USP/HCFMUSP - Hospital das Clínicas da FMUSP (SP) — Prova 2022
Mulher de 22 anos de idade trabalha como auxiliar de limpeza em um grande hospital há 2 anos. Hoje procura ambulatório de clínica médica pois há 6 meses apresenta episódios de tosse e, às vezes, falta de ar durante o dia, que costumam melhorar à noite. Estes episódios estão se tornando mais frequentes. Não costuma apresentar tais sintomas aos finais de semana. Não sabe referir se teve febre. Nega antecedentes mórbidos relevantes e nunca fumou. Ao exame clínico presença de discretos sibilos expiratórios à ausculta pulmonar, sem outras alterações relevantes. A radiografia de tórax realizada há 15 dias é apresentada. Qual é a conduta, considerando a principal hipótese diagnóstica?
Asma ocupacional → sintomas laborais, melhora fins de semana, diagnóstico por monitoramento PEF no trabalho/casa.
A asma ocupacional é uma doença respiratória induzida por exposição a agentes no ambiente de trabalho, com sintomas que melhoram fora dele. O monitoramento do Pico de Fluxo Expiratório (PEF) no trabalho e em casa é crucial para demonstrar a variabilidade e a relação com a exposição, confirmando o diagnóstico.
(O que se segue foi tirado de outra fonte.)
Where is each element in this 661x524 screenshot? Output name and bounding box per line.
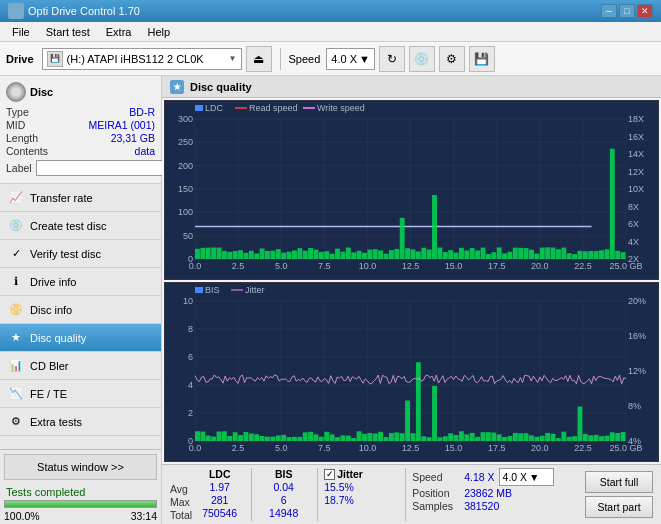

A asma ocupacional é uma doença pulmonar inflamatória das vias aéreas, caracterizada por obstrução variável ao fluxo aéreo e/ou hiperresponsividade brônquica, causada por agentes ou condições presentes no ambiente de trabalho. É uma das doenças respiratórias ocupacionais mais comuns e representa um desafio diagnóstico devido à sua apresentação clínica inespecífica e à necessidade de correlacionar os sintomas com a exposição laboral. A identificação precoce é crucial para evitar a progressão da doença e o desenvolvimento de danos pulmonares irreversíveis. A fisiopatologia envolve mecanismos imunológicos (sensibilização a alérgenos) ou não imunológicos (irritantes, agentes farmacológicos). O diagnóstico baseia-se na história clínica detalhada, que deve incluir a relação temporal dos sintomas com o trabalho, e em testes objetivos. O monitoramento do Pico de Fluxo Expiratório (PEF) no trabalho e em casa é a ferramenta mais prática e eficaz para demonstrar a variabilidade da função pulmonar e sua relação com a exposição ocupacional. Uma queda significativa do PEF durante o período de trabalho, com melhora nos dias de folga, é altamente sugestiva. A conduta inicial, após a suspeita clínica, é a confirmação diagnóstica através do monitoramento do PEF. Uma vez confirmado, o afastamento do agente causal é a medida mais importante para prevenir a progressão da doença. O tratamento farmacológico é semelhante ao da asma não ocupacional, com broncodilatadores e corticosteroides inalatórios, mas a remoção da exposição é fundamental para um bom prognóstico. A educação do paciente sobre a doença e a importância da adesão ao tratamento e às medidas de proteção é essencial.
Os sintomas da asma ocupacional incluem tosse, sibilância, dispneia e aperto no peito, que pioram durante a jornada de trabalho e melhoram nos fins de semana ou férias, sugerindo uma relação causal com o ambiente laboral.
O diagnóstico é feito pela história clínica, exame físico e, principalmente, pelo monitoramento do Pico de Fluxo Expiratório (PEF) no ambiente de trabalho e em casa, buscando uma variabilidade significativa que correlacione os sintomas com a exposição ocupacional. Testes de broncoprovocação específicos também podem ser usados.
O monitoramento do PEF permite quantificar a obstrução das vias aéreas e sua variabilidade ao longo do dia e da semana, estabelecendo a relação temporal entre a exposição no trabalho e a piora da função pulmonar, essencial para o diagnóstico e manejo da asma ocupacional.